[Opening Records for this task section]
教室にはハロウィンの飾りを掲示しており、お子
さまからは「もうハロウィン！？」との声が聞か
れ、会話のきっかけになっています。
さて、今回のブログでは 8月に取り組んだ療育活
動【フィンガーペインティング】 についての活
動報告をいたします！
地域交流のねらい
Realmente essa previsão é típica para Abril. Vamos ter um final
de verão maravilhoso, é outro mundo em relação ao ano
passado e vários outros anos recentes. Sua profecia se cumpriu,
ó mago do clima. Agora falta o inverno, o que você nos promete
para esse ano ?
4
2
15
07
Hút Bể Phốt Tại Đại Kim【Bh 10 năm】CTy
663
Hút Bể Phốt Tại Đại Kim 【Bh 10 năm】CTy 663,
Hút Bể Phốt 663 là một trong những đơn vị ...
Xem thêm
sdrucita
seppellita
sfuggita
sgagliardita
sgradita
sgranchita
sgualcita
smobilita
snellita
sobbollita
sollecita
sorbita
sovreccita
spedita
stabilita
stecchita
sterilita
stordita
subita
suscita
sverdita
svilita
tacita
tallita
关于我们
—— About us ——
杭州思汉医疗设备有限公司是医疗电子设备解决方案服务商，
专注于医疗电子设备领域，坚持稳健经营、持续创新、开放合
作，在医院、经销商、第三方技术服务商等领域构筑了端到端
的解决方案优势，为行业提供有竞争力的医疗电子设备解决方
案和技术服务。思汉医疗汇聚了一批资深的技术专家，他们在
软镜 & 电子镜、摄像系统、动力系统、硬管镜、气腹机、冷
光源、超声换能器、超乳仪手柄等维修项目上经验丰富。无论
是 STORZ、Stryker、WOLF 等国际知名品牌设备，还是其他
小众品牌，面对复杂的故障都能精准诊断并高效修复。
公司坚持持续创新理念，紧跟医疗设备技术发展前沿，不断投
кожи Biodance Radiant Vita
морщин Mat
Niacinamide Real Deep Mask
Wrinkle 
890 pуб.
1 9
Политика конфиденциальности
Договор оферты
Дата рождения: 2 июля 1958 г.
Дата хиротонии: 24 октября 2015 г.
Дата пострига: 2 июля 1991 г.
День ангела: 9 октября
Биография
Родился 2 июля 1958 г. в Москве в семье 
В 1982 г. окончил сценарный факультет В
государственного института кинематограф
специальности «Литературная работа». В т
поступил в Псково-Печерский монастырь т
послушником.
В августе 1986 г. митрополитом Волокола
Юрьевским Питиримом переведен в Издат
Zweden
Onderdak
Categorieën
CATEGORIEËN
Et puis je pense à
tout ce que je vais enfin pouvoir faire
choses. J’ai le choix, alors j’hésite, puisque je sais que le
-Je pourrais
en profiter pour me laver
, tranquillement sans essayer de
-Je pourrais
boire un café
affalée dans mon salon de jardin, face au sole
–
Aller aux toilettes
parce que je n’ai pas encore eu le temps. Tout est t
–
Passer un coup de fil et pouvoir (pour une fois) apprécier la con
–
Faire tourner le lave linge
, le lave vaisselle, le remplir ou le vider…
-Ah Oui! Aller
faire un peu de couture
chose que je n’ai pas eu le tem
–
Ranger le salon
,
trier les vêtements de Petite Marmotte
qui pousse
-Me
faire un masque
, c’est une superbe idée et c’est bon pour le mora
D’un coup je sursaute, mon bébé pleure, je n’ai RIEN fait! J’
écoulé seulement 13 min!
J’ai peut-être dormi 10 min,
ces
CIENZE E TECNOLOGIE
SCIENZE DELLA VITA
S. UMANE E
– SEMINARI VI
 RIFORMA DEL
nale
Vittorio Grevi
[Closing Records for this task section]
[Opening Records for this task section]
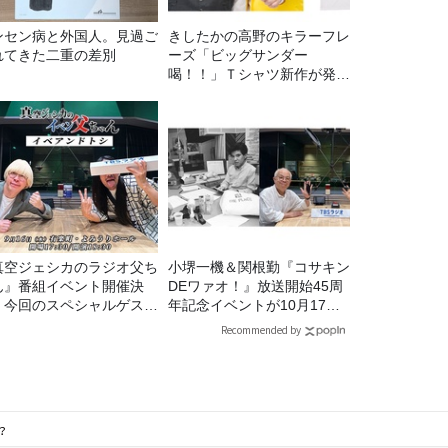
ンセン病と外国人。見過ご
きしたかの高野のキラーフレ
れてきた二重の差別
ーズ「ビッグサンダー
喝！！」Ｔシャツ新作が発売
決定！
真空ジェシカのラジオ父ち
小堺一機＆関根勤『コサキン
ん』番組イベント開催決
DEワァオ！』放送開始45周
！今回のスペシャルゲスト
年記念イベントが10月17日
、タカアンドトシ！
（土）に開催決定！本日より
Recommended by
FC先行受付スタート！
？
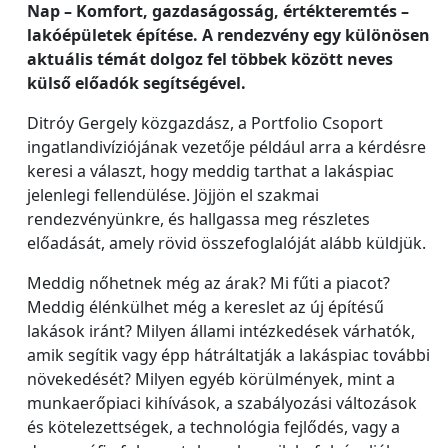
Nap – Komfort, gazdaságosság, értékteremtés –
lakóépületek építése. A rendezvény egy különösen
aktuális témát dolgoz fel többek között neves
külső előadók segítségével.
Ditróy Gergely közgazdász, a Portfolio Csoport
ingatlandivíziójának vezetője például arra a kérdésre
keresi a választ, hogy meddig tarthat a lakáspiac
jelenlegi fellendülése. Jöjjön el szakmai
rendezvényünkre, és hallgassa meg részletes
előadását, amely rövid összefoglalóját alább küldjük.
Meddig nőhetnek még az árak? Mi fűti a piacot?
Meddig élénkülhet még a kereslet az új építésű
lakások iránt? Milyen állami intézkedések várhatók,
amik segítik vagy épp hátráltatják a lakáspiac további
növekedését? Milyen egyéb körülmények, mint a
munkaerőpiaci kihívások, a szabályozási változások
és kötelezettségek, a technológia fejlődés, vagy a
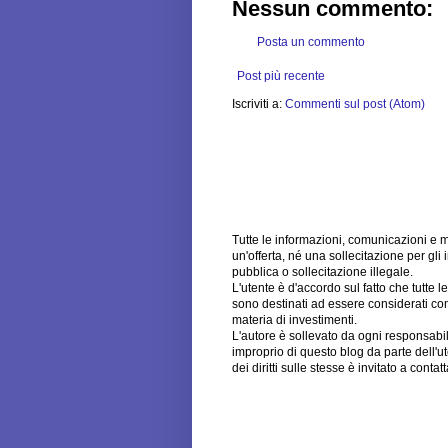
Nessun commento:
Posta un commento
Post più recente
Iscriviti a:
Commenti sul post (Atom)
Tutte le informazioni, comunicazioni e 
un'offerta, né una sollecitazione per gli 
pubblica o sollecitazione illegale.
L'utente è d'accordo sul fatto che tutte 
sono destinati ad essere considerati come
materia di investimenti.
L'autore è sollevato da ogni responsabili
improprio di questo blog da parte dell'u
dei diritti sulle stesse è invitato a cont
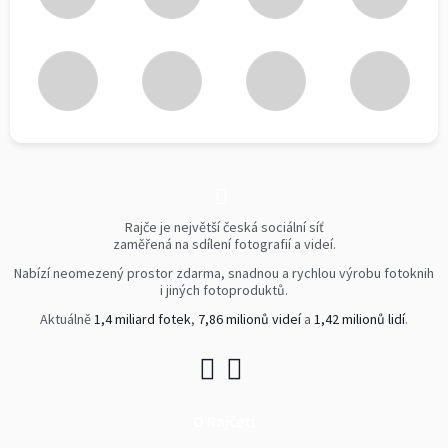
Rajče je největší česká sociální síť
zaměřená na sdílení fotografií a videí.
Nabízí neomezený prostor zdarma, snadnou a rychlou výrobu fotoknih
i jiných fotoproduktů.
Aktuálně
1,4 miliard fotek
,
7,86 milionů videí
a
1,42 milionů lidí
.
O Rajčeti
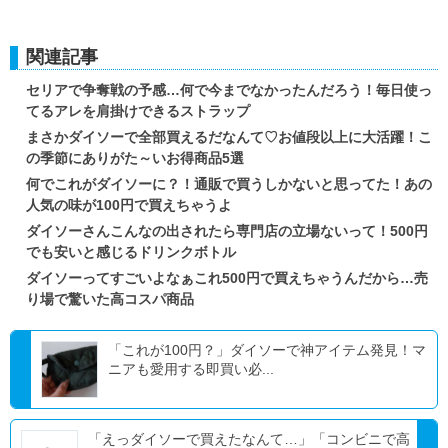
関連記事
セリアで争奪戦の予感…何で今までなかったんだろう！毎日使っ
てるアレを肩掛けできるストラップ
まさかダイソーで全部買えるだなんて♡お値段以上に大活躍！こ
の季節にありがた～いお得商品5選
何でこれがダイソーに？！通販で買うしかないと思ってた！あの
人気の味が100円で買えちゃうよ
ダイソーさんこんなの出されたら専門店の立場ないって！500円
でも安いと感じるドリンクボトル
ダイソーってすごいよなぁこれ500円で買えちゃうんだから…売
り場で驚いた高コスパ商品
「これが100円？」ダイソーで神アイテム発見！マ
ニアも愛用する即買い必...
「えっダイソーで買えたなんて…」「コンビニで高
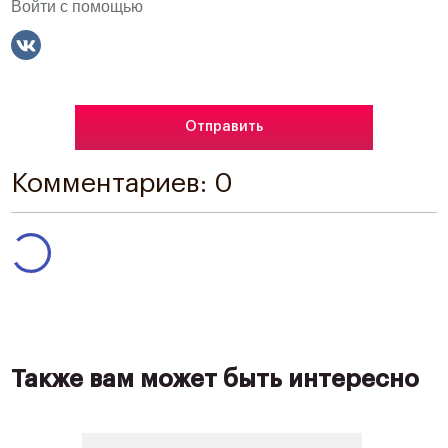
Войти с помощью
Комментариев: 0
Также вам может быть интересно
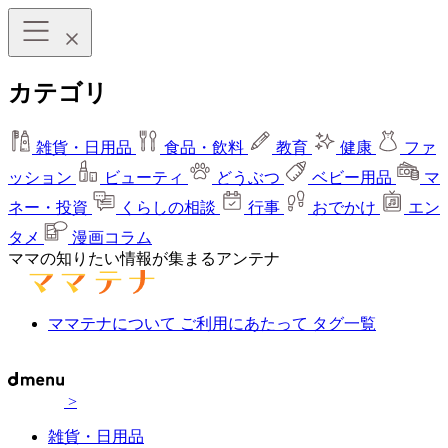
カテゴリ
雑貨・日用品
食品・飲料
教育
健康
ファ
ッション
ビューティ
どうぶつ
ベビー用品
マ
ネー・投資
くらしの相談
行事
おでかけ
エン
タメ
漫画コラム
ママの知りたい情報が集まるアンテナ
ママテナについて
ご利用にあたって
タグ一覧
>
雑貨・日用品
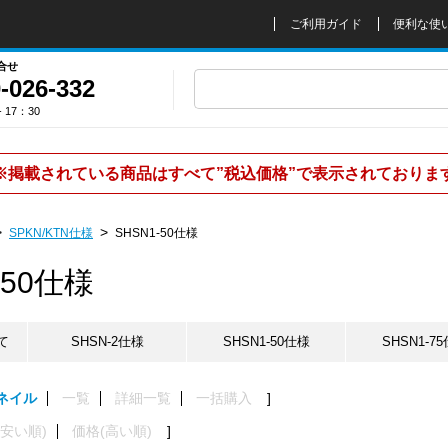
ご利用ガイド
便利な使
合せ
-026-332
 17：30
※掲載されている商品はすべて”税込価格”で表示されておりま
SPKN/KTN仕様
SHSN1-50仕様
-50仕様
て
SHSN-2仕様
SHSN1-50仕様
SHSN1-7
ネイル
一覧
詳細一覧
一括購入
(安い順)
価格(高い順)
[Closing Records for this task section]
[Problem]
Search the data above and return each line in which "июля" occurs.

[Written answer]
Дата рождения: 2 июля 1958 г.
Дата пострига: 2 июля 1991 г.
Родился 2 июля 1958 г. в Москве в семье 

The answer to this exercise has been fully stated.